I am mature (or  old) enough to proudly admit my weaknesses, confident in my strengths. No, that’s not it, I fear. I am simply forced by the remnants of basic honesty that a rotten society still permits, to admit that I am just an old tart (as my beloved husband, rot his soul, would sometimes bitterly claim).

What prompts this confession (admittedly somewhat drunken, for reasons which will become only too apparent, if you are kind enough to bear with me)? What prompts it? Nothing more or less than a cunning – no doubt cynical – combination of cheap spirits, lots of sugar, some more-or-less honestly derived fruit flavour and a shot of more-ish acidity, and, oh! a good deal of cream.

There’s a new cream liqueur out, you see, and I wangled my way into getting a freebie of it (along with a rather handsome leather wine carrying bag and, somewhat extraordinarily, a pair of black nylon boxer shorts (running shorts?), marked on the outside with a rubbery advertisement for the maker of the cream liqueur, and on the inside with a rather insulting ‘XL’ (did they know it was me, precisely me, receiving this strange gift?).

I am a sucker for cream liqueurs – disgusting, vulgar, fattening drinks as they are. I once before in this column mentioned this weakness, in relation to Amarula Cream (the concoction that, by all accounts, keeps Distell in the black in the midst of a wine glut). And I instanced a dear friend who claimed that she wouldn’t even drink the stuff if it was poured all over Brad Pitt. I, on the other hand, would probably be on my knees lapping it up if it was poured all over a scaly anteater, or, in times past, the dear departed one.

A third of the seductive bottle gone already. I now understand the message of the Extra Large undies. If you were Medium before, drink enough of this stuff and you’ll soon be undeniably L, with an X or two as prefix.

This new drink is obviously designed to eat into the vast profitability of Amarula. It plays on the same Africanising theme, and is essentially similar, as far as I can recall. It’s called Ilala Cream – the name presumably designed to be just similar enough, probably, to confuse a few suckers as undiscriminating as I am, while just different enough to enable Pernod Ricard lawyers to confront with innocent sneers the injured honesty of Distell’s contingent.

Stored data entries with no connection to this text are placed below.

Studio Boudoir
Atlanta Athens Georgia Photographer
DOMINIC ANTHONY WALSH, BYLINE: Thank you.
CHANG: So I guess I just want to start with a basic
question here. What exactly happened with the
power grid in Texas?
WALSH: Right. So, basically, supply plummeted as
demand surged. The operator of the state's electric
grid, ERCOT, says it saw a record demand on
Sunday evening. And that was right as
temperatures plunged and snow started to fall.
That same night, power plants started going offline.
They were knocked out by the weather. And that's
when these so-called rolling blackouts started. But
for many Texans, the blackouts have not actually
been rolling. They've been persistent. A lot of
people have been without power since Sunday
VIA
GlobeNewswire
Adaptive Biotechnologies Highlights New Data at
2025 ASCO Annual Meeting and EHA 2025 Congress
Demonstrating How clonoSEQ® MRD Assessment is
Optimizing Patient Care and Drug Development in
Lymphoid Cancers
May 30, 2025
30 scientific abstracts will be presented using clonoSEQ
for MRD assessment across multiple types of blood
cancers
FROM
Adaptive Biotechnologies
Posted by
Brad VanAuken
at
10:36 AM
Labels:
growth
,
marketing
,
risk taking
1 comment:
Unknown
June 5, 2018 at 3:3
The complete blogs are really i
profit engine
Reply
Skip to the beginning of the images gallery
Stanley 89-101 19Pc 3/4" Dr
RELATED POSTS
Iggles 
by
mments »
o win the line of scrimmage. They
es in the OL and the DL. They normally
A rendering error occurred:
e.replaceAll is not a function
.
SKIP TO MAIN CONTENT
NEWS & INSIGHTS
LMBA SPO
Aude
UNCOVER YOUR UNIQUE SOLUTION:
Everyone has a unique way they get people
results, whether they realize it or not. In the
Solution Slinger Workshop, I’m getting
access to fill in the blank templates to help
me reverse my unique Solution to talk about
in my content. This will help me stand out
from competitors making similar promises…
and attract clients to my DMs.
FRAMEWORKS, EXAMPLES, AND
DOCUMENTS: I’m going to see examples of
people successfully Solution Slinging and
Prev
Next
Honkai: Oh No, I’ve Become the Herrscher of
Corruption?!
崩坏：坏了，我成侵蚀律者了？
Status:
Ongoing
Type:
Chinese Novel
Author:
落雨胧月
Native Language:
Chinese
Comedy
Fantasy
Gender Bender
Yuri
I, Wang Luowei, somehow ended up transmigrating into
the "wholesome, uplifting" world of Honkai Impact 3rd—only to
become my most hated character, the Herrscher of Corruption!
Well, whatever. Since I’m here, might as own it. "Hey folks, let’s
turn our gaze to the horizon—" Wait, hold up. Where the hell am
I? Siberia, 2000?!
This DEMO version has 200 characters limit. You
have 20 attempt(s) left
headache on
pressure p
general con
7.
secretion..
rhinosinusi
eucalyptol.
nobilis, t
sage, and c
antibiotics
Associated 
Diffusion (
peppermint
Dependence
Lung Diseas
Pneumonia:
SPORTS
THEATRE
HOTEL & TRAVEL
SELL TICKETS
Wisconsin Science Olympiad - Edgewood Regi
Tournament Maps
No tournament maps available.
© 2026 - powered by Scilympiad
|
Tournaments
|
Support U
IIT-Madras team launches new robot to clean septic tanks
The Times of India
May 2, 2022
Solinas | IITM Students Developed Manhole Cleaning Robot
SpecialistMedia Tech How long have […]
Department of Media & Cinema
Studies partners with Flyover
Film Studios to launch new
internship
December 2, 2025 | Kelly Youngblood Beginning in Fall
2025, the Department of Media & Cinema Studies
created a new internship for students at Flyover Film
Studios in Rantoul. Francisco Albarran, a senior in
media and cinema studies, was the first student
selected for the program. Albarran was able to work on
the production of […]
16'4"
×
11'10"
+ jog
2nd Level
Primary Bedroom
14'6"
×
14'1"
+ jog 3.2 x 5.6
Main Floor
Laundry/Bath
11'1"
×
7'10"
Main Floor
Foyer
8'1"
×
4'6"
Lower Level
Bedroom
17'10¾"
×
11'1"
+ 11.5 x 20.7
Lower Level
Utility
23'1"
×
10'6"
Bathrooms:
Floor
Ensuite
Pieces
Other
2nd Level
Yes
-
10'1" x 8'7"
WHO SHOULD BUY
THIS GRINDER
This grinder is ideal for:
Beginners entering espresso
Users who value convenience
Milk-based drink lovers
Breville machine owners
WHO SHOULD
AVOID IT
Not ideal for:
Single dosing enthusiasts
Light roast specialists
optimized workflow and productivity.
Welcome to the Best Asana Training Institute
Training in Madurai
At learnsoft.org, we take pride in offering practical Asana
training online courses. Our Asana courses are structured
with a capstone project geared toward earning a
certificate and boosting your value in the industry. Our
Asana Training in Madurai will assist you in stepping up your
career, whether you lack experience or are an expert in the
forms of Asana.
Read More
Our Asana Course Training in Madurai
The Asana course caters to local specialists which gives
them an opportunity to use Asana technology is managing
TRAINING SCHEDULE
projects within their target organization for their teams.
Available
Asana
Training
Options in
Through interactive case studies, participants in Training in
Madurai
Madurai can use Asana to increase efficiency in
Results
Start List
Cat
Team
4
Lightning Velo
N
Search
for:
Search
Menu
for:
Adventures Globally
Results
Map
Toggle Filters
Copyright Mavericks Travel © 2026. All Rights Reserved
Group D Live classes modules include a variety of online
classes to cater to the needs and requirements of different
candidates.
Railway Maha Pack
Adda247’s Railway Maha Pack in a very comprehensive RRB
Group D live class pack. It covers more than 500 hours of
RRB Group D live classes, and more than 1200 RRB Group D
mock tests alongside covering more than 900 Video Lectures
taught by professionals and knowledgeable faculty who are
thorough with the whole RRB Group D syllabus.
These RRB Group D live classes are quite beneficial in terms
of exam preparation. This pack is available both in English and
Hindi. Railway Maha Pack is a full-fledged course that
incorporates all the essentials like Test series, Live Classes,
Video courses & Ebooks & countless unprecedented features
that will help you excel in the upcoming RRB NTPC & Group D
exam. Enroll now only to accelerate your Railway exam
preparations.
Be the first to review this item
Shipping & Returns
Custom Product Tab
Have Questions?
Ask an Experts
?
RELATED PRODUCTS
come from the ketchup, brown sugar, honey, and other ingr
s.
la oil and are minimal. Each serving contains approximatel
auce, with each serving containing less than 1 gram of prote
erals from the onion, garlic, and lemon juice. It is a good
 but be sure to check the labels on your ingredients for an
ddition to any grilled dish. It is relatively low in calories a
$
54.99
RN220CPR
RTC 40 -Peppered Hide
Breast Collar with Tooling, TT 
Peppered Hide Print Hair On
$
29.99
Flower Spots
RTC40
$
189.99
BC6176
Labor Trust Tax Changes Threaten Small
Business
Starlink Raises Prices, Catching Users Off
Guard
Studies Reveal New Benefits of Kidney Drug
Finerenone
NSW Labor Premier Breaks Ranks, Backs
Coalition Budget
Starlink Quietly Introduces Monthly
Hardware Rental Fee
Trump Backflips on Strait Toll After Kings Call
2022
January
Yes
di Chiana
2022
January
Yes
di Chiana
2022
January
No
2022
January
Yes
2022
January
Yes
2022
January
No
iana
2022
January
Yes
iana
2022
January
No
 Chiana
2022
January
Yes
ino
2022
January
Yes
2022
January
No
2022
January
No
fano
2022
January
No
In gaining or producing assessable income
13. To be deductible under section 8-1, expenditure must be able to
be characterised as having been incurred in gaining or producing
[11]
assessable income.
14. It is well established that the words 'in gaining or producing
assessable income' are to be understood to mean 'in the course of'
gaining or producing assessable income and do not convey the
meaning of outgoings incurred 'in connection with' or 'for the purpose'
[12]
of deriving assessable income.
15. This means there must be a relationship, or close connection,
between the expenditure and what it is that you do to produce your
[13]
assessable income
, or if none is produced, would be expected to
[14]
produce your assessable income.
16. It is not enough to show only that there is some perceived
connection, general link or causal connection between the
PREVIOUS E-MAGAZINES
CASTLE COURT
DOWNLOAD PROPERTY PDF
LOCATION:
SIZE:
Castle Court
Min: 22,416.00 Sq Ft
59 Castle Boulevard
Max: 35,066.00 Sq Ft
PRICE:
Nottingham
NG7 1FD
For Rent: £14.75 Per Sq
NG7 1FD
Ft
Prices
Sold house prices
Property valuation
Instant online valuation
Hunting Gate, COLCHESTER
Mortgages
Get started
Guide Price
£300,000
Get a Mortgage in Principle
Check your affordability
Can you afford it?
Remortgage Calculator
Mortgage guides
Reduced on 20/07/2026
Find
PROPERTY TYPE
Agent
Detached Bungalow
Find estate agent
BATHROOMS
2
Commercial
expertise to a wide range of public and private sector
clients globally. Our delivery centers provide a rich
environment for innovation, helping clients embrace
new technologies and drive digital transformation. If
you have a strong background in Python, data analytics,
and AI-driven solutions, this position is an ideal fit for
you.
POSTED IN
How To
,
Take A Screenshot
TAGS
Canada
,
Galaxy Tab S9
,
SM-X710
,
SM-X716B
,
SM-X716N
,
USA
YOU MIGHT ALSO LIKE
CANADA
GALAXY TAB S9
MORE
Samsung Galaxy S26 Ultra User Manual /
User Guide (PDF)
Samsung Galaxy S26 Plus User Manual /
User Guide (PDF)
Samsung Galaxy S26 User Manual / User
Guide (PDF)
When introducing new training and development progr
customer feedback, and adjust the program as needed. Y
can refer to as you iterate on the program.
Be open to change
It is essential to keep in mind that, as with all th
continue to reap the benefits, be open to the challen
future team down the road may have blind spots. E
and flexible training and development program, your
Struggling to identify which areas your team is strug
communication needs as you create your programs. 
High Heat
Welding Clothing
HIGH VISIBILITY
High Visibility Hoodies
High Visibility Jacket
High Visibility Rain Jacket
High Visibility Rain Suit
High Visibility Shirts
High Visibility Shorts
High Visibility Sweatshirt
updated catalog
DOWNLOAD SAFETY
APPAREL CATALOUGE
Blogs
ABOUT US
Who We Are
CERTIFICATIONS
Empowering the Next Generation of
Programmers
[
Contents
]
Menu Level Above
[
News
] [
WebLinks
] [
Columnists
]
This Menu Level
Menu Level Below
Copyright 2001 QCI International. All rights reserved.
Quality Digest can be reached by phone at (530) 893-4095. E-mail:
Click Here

Whereas Amarula features elephants on the label (they munch the berries, apparently), Ilala has a lion (fond memories of a Disneyesque Lion King would not be unwelcome). How do they get to a lion – given that the ‘King of Beasts’ (marketers love capital letters) would hardly be supping on the ‘sap of the Ilala Palm’? With admirable chutzpah, the PR company makes the connection for the admiring reader of the back label. The African plains, you see, have been ‘for centuries’ ruled by the lion. (We’re not told what ruled the plains more than a few hundred years back.) Now, what could be better than Illala Cream – sorry, Ilala palm sap – for ‘imbuing warriors with the courage to challenge these majestic animals’?

Better believe it, because this horribly gorgeous liquid celebrates the heart of Africa’. Of course it does, darlings!

Half the bottle gone. Oh dear. I feel a little queasy – could it be at the cynicism of the whole thing? Surely not – must be something I ate….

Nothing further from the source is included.